### Required work
Print the lines that run from the line with "deceased committed suicide. The" to the line with "handed over the matter to COD.", keeping both end lines, exactly as they appear in the entries below, and nothing else.

### Excerpted data
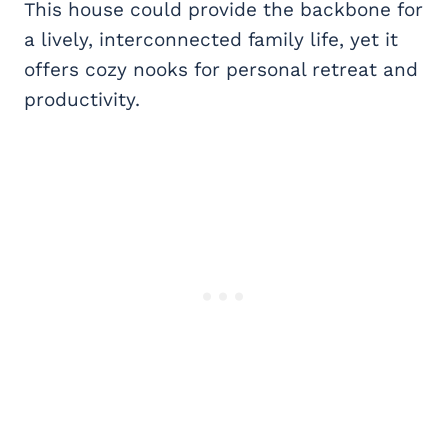
This house could provide the backbone for
a lively, interconnected family life, yet it
offers cozy nooks for personal retreat and
productivity.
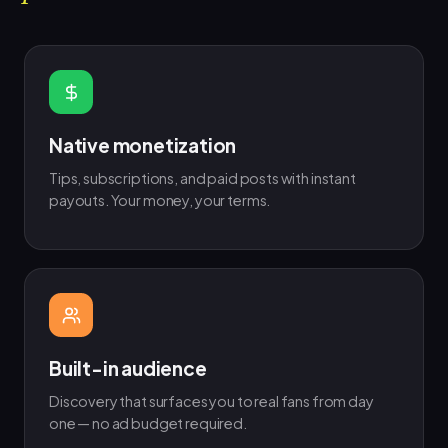
Native monetization
Tips, subscriptions, and paid posts with instant
payouts. Your money, your terms.
Built-in audience
Discovery that surfaces you to real fans from day
one — no ad budget required.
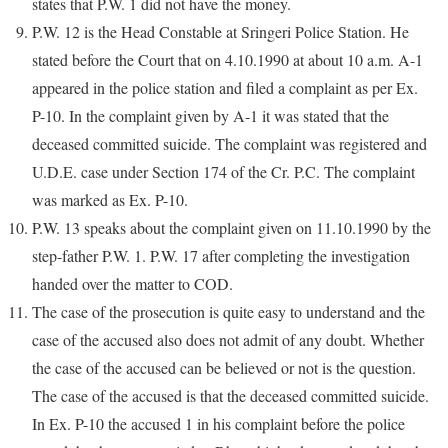
states that P.W. 1 did not have the money.
P.W. 12 is the Head Constable at Sringeri Police Station. He
stated before the Court that on 4.10.1990 at about 10 a.m. A-1
appeared in the police station and filed a complaint as per Ex.
P-10. In the complaint given by A-1 it was stated that the
deceased committed suicide. The complaint was registered and
U.D.E. case under Section 174 of the Cr. P.C. The complaint
was marked as Ex. P-10.
P.W. 13 speaks about the complaint given on 11.10.1990 by the
step-father P.W. 1. P.W. 17 after completing the investigation
handed over the matter to COD.
The case of the prosecution is quite easy to understand and the
case of the accused also does not admit of any doubt. Whether
the case of the accused can be believed or not is the question.
The case of the accused is that the deceased committed suicide.
In Ex. P-10 the accused 1 in his complaint before the police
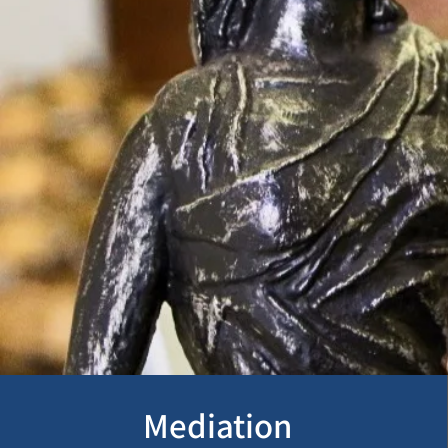
Mediation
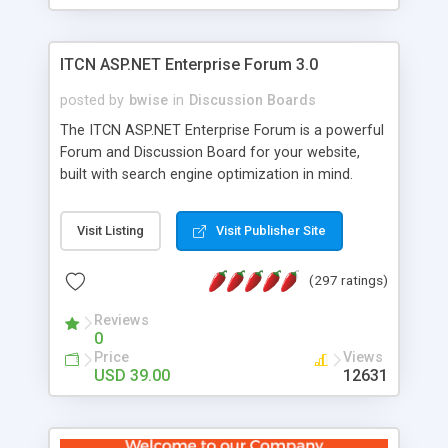
ITCN ASP.NET Enterprise Forum 3.0
posted by
bwise
in
Discussion Boards
The ITCN ASP.NET Enterprise Forum is a powerful
Forum and Discussion Board for your website,
built with search engine optimization in mind.
Programmed in VB.NET for the Microsoft� .Net
2.0 Framework, the forum software will work on
Visit Listing
Visit Publisher Site
just about any Windows web server with .NET and
SQL Server installed. And since it's fully
(297 ratings)
customizable, you can add it to just about any
website or blog. First released in 2004, the forum
Reviews
has been newly upgraded in 2007 to provide all
0
the features you have come to expect and need
Price
Views
in a discussion board, without all the complexity
USD 39.00
12631
and difficulty of administration. It is flexible
enough to be completely themed to match the
look and feel of your website. Our newest edition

### Answer to this task
deceased committed suicide. The complaint was registered and
U.D.E. case under Section 174 of the Cr. P.C. The complaint
was marked as Ex. P-10.
P.W. 13 speaks about the complaint given on 11.10.1990 by the
step-father P.W. 1. P.W. 17 after completing the investigation
handed over the matter to COD.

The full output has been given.